Heinrich Schwemminger (7 January 1803, Vienna - 13 March 1884, Vienna) was an Austrian history painter.

== Life and work ==
His father, Anton Schwemminger (1764-1808), was a porcelain painter. His younger brother, Josef, also became a painter. His sister, Theresia, married the painter Karl Schubert; a brother of the composer Franz Schubert.

From 1818 to 1830, with a few interruptions, he studied at the Academy of Fine Arts, Vienna. After 1823, he specialized in history painting. He found his inspiration in the Classical sculptors and the works of Raphael. While at the Academy, in 1820, he was awarded the Gundel-Prize for excellence and, after graduating, he received the Reichel-Prize (1833). During those years, he spent much of his time in Munich, where he joined the group of artists who were associated with Moritz von Schwind. Thanks to a scholarship, he was able to spend the years from 1837 to 1842 in Rome.

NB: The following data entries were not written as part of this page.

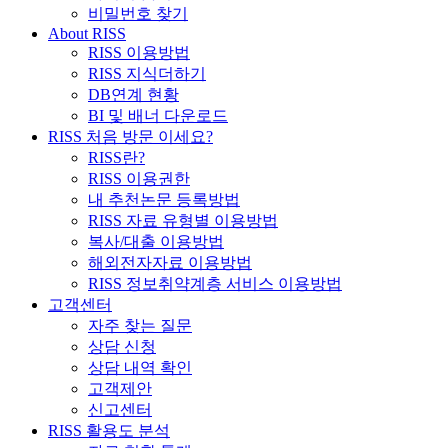
비밀번호 찾기
About RISS
RISS 이용방법
RISS 지식더하기
DB연계 현황
BI 및 배너 다운로드
RISS 처음 방문 이세요?
RISS란?
RISS 이용권한
내 추천논문 등록방법
RISS 자료 유형별 이용방법
복사/대출 이용방법
해외전자자료 이용방법
RISS 정보취약계층 서비스 이용방법
고객센터
자주 찾는 질문
상담 신청
상담 내역 확인
고객제안
신고센터
RISS 활용도 분석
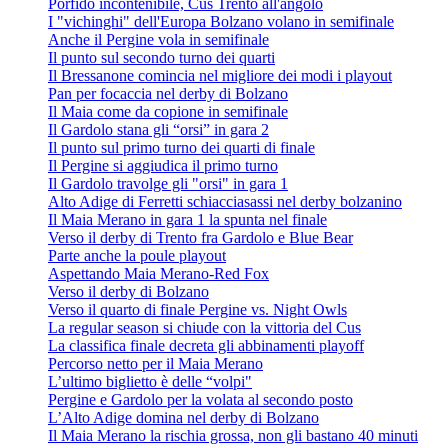
Porfido incontenibile, Cus Trento all'angolo
I "vichinghi" dell'Europa Bolzano volano in semifinale
Anche il Pergine vola in semifinale
Il punto sul secondo turno dei quarti
Il Bressanone comincia nel migliore dei modi i playout
Pan per focaccia nel derby di Bolzano
Il Maia come da copione in semifinale
Il Gardolo stana gli “orsi” in gara 2
Il punto sul primo turno dei quarti di finale
Il Pergine si aggiudica il primo turno
Il Gardolo travolge gli "orsi" in gara 1
Alto Adige di Ferretti schiacciasassi nel derby bolzanino
Il Maia Merano in gara 1 la spunta nel finale
Verso il derby di Trento fra Gardolo e Blue Bear
Parte anche la poule playout
Aspettando Maia Merano-Red Fox
Verso il derby di Bolzano
Verso il quarto di finale Pergine vs. Night Owls
La regular season si chiude con la vittoria del Cus
La classifica finale decreta gli abbinamenti playoff
Percorso netto per il Maia Merano
L’ultimo biglietto è delle “volpi"
Pergine e Gardolo per la volata al secondo posto
L’Alto Adige domina nel derby di Bolzano
Il Maia Merano la rischia grossa, non gli bastano 40 minuti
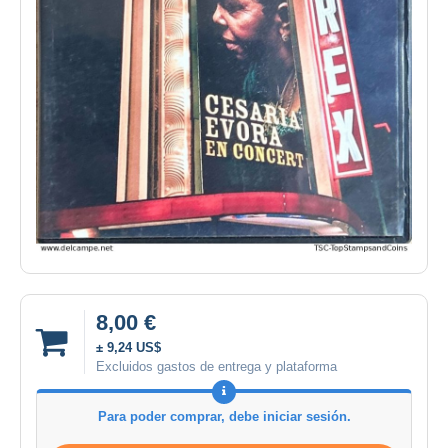
8,00 €
± 9,24 US$
Excluidos gastos de entrega y plataforma
Para poder comprar, debe iniciar sesión.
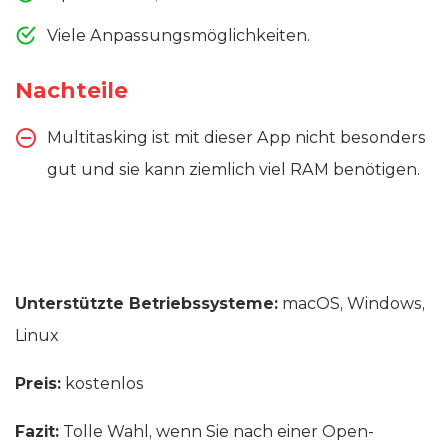
Viele Anpassungsmöglichkeiten.
Nachteile
Multitasking ist mit dieser App nicht besonders
gut und sie kann ziemlich viel RAM benötigen.
Unterstützte Betriebssysteme:
macOS, Windows,
Linux
Preis:
kostenlos
Fazit:
Tolle Wahl, wenn Sie nach einer Open-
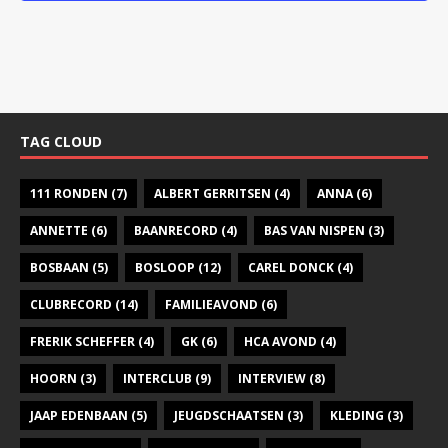
a
v
i
g
a
TAG CLOUD
t
111 RONDEN
(7)
ALBERT GERRITSEN
(4)
ANNA
(6)
i
ANNETTE
(6)
BAANRECORD
(4)
BAS VAN NISPEN
e
(3)
BOSBAAN
(5)
BOSLOOP
(12)
CAREL DONCK
(4)
CLUBRECORD
(14)
FAMILIEAVOND
(6)
FRERIK SCHEFFER
(4)
GK
(6)
HCA AVOND
(4)
HOORN
(3)
INTERCLUB
(9)
INTERVIEW
(8)
JAAP EDENBAAN
(5)
JEUGDSCHAATSEN
(3)
KLEDING
(3)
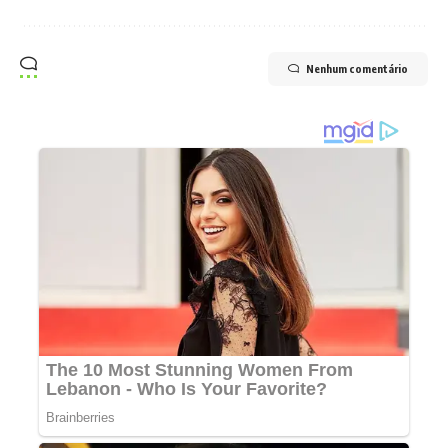
Nenhum comentário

Upon returning, in 1843, he was hired as Curator for the gallery at the Academy. In 1848, he became a member and, the following year, a Professor. From 1857 to 1874, he was the Director of the gallery. Following a major reorganization in 1866, he published the first complete catalog for the collection. In 1868, he became a member of the Vienna Künstlerhaus. He also worked on the art-related equipment at the Vienna State Opera and various other state theatres.

He died at the age of eighty-one. In 1958, a street in Vienna's Inzersdorf district was named after him.